For once, we are going to talk about an article about Huntington's disease. Huntington's disease (sometimes called Huntington's chorea) is a rare hereditary disease that results in neurological degeneration causing significant motor, cognitive, and psychiatric disorders, and progressing to the loss of autonomy and then death. This disease occurs in adults aged between 35 and 50 on average. The progression of the disease follows a rhythm and a form that varies greatly from one individual to another.
The genetic abnormality that causes Huntington's disease is a greater than normal increase (20 times) of the repetition of three nucleotides (C, A, and G - called the CAG codon or triplet) within the HTT gene encoding the huntingtin protein. This blog focuses on three neurodegenerative diseases, ALS (sometimes called Charcot's disease or Lou Gehrig's disease), Parkinson's disease, or Alzheimer's disease. But in fact, it is only in books that these diseases are clearly categorized, in reality, we distinguish multiple subtypes to each of these categorizations and moreover, these diseases share characteristics both between themselves and with other neurodegenerative diseases.
A variant of ALS (C9orf72) closely resembles Huntington's disease in some aspects because it too is characterized by repeat expansions of a gene, C9orf72. Repeat expansions of the C9orf72 gene are responsible for about 40% of genetic ALS and 25% of genetic FTD.
The article we are discussing today focuses on the genetic and molecular mechanisms underlying Huntington's disease (HD), with a particular emphasis on the dynamics of CAG repeat expansions in the huntingtin (HTT) gene.
It explores the implications for the pathogenesis and therapeutics of HD. Although ALS is not cited by the authors, this paper has implications for that disease as well as for about 30 others.
An expansion of CAG triplet causes Huntington's disease repeats in the HTT gene. Normal alleles have 15 to 30 CAGs; disease-causing alleles have 36 or more. Longer CAG repeats correlate with earlier onset.

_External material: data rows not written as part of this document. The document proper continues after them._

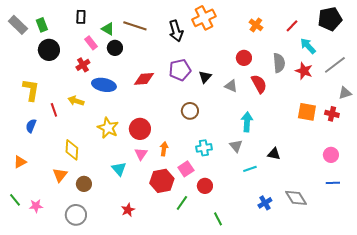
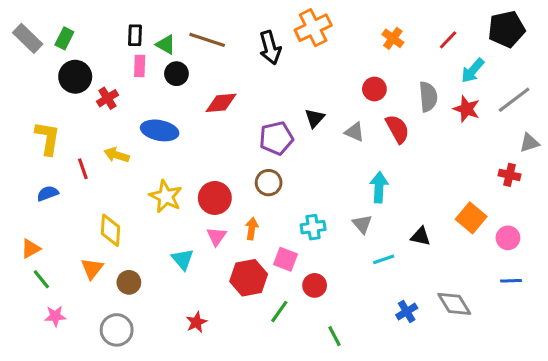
black rectangle: (81, 17) -> (135, 35), moved
green rectangle: (42, 25) -> (64, 38), turned 48
pink rectangle: (91, 43) -> (140, 66), turned 40
cyan arrow: (308, 46) -> (473, 71), turned -96
red cross: (83, 65) -> (107, 98), moved
purple pentagon: (180, 70) -> (276, 138), moved
red diamond: (144, 79) -> (221, 103), moved
brown circle: (190, 111) -> (269, 183), moved
orange square: (307, 112) -> (471, 218), moved, turned 30
blue semicircle: (31, 126) -> (48, 193), turned 48
pink square: (186, 169) -> (285, 259), turned -35
green line: (15, 200) -> (41, 279), moved

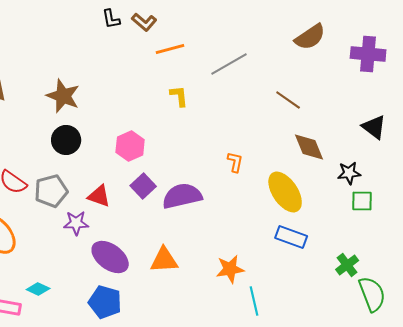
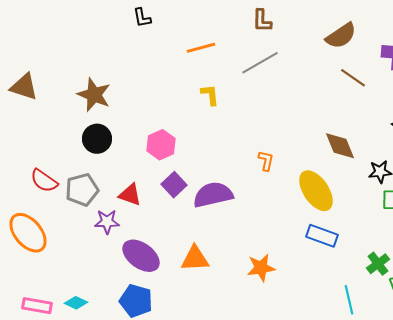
brown L-shape: (144, 22) -> (262, 21), moved, turned 50
brown line: (288, 100) -> (353, 78), moved
cyan diamond: (38, 289) -> (76, 303), moved
cyan line: (254, 301) -> (349, 300), moved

Scientists identified the progression of CAG repeat expansion with age by analyzing somatic mosaicism, or the variability in CAG repeat lengths between different cells within an individual. This variability increases over time, and the progression of CAG repeat length has been linked to cell-specific processes that cause expansions as individuals age.
The authors found that HTT alleles are not inherently toxic, but become harmful after somatic expansion exceeds approximately 150 repeats.

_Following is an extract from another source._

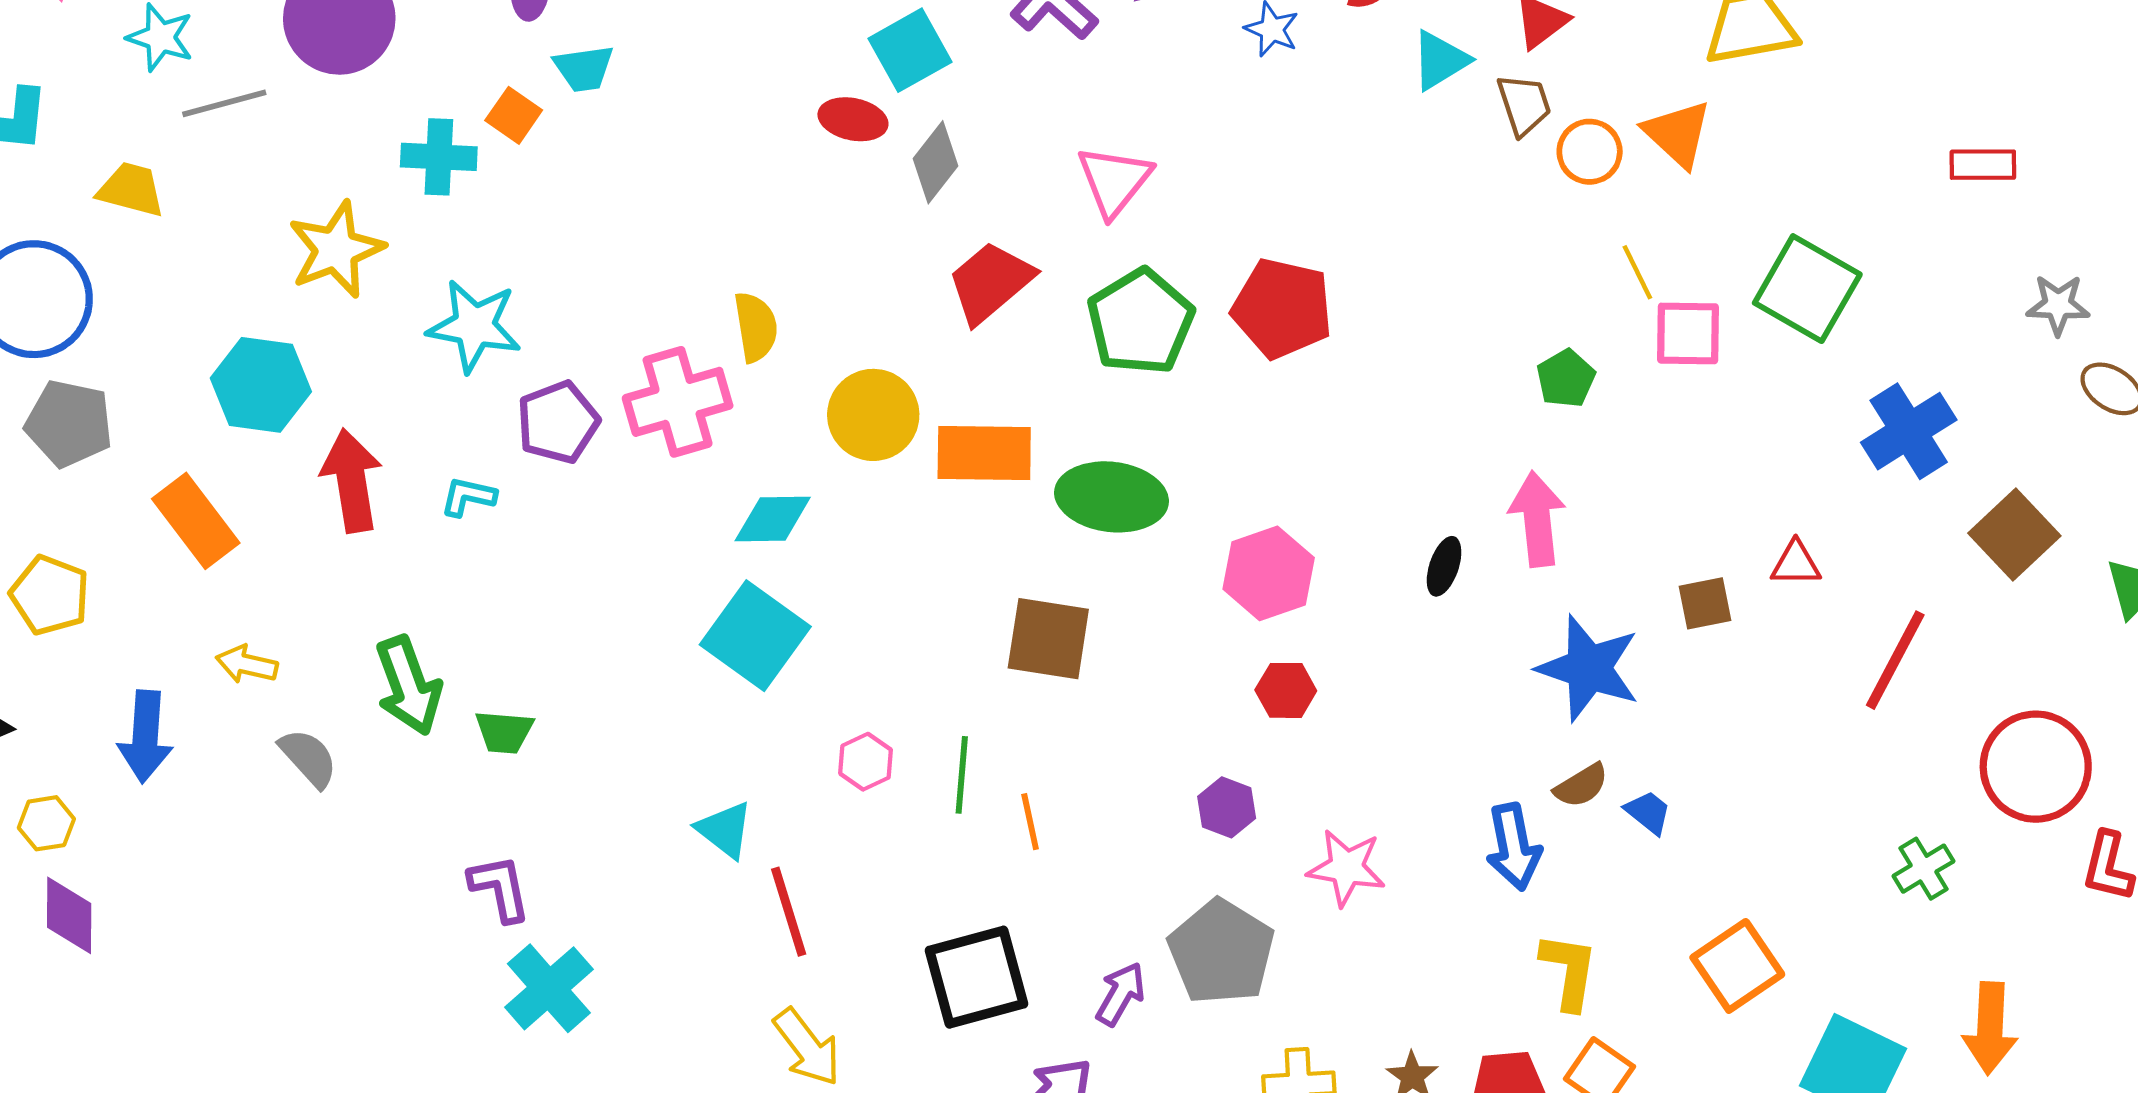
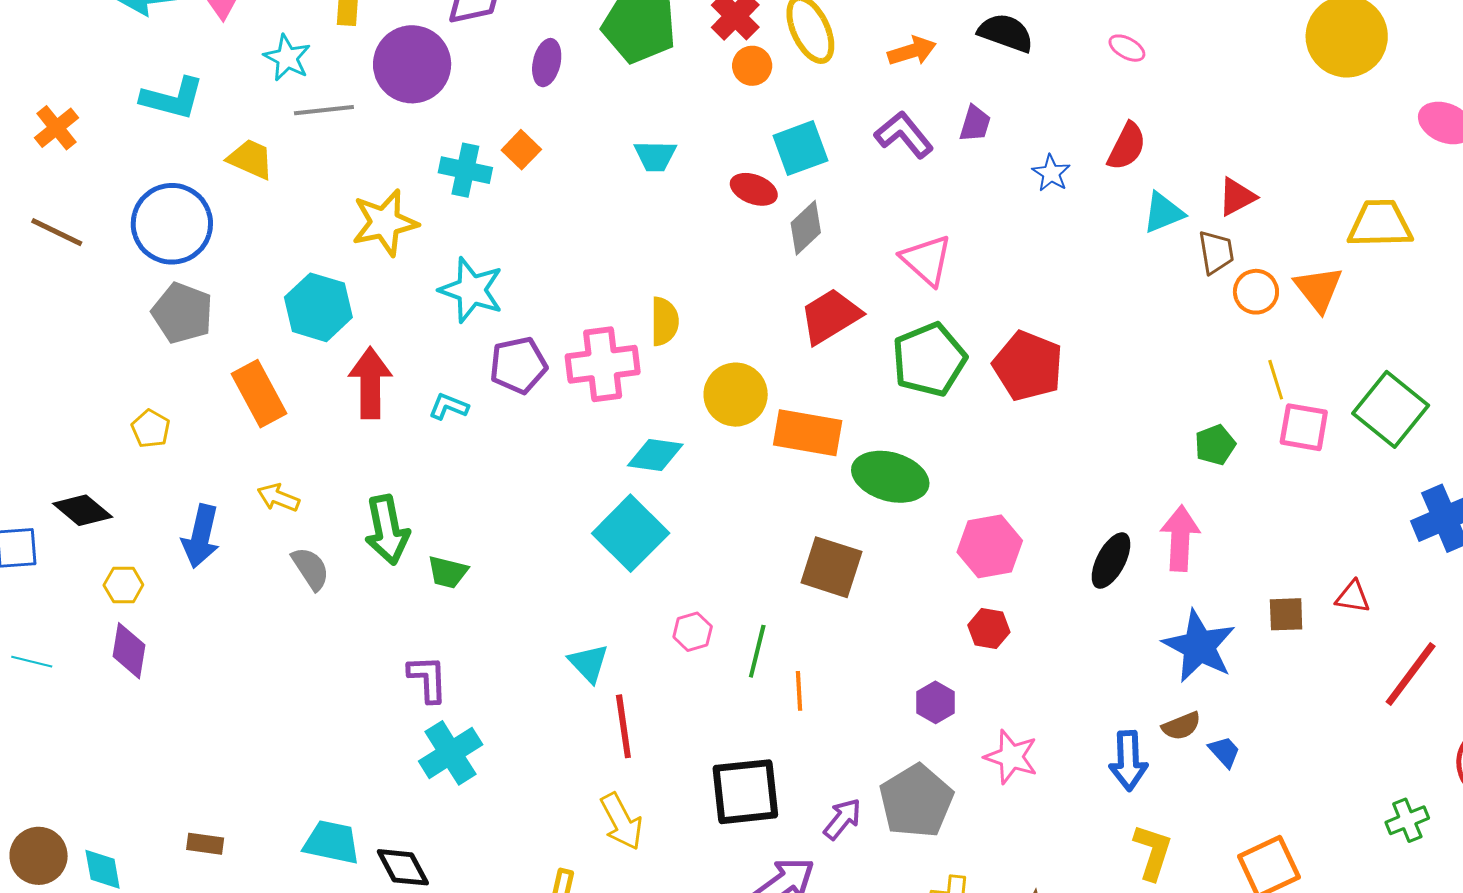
cyan trapezoid: (584, 68) -> (655, 156), moved
pink triangle: (1114, 181) -> (926, 260), turned -36
black ellipse: (1444, 566) -> (1111, 561), size x1.4
yellow pentagon: (50, 595) -> (151, 429), size x0.7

This toxicity results in asynchronous and rapid neuronal decline, challenging the understanding of Huntington’s disease as a slowly progressive disease.

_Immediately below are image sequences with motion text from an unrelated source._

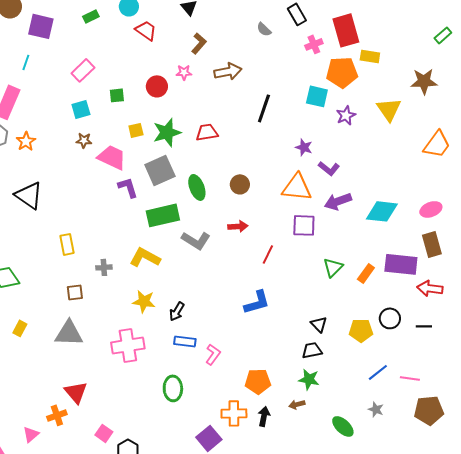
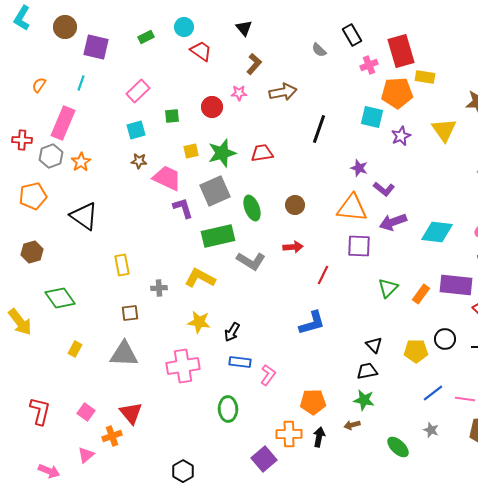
pink square: (104, 433) -> (86, 412), moved

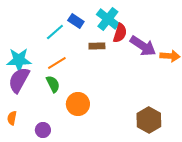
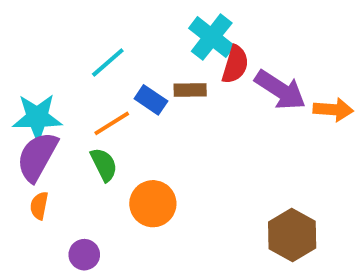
blue rectangle: (76, 21) -> (151, 100), moved
orange semicircle: (12, 118) -> (39, 206), moved

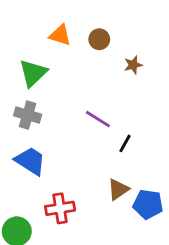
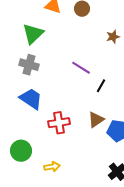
brown star: (133, 65) -> (113, 37), moved
red cross: (60, 208) -> (59, 123), moved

They measured somatic repeat expansion over time in individual neurons from donors of different ages. They found that early-phase expansions (e.g., from 40 to 80 CAG repeats) were slow and stochastic, taking decades, while later expansions (e.g., from 80 to 150 repeats) occurred more rapidly.
They then analyzed genetic markers and DNA repair mechanisms associated with repeat instability, such as those involving DNA mismatch repair (MMR) proteins (e.g., MSH3, PMS1). Variants in these genes have been shown to influence the rate of somatic instability. The progression of CAG repeat expansion is driven by errors in DNA replication, repair, and maintenance, particularly in neurons. Key mechanisms include:
Striatal projection neurons, the cells most affected by Huntington’s disease, exhibit higher levels of somatic instability than other cell types. This may be due to their unique transcriptional and metabolic profiles, which make them more susceptible to DNA damage and inefficient repair.
Expansion dynamics have been categorized into phases: - Phase A (36–80 repeats): Slow and stochastic over decades. - Phase B (80–150 repeats): Faster and more predictable. - Phase C (>150 repeats): Gene expression changes begin, leading to cellular dysfunction. Toxicity threshold: Neurons derepress other genes (e.g., CDKN2A/B) and eventually die.
These findings highlight how somatic mosaicism and age-related repeat expansions are central to the pathogenesis of Huntington’s disease and provide a framework for understanding similar processes in other repeat expansion disorders.
The somatic expansion mechanism may extend to other repeat expansion disorders, such as myotonic dystrophy or some forms of spinocerebellar ataxia.
The C9orf72 variant in ALS involves a hexanucleotide repeat expansion (GGGGCC) in a noncoding gene region. Although distinct from the CAG repeats in the Huntington’s disease coding region, there are notable parallels. As in Huntington’s disease, somatic instability of the repeat expansion has been observed in ALS C9orf72. The degree of mosaicism may influence disease onset and progression. C9orf72 expansions lead to toxic RNA foci and dipeptide repeat (DPR) proteins, leading to neuronal dysfunction and death. This reflects Huntington’s disease idea that toxicity only occurs after substantial repeat expansion. In ALS, motor neurons are selectively vulnerable. As in Huntington’s disease, the specific cell types affected may result from unique somatic instability dynamics.
Therapeutic potential: This work in Huntington’s disease suggests that modulation of DNA repair pathways (e.g., MSH3) may stabilize nucleotide repeats, thereby delaying toxicity.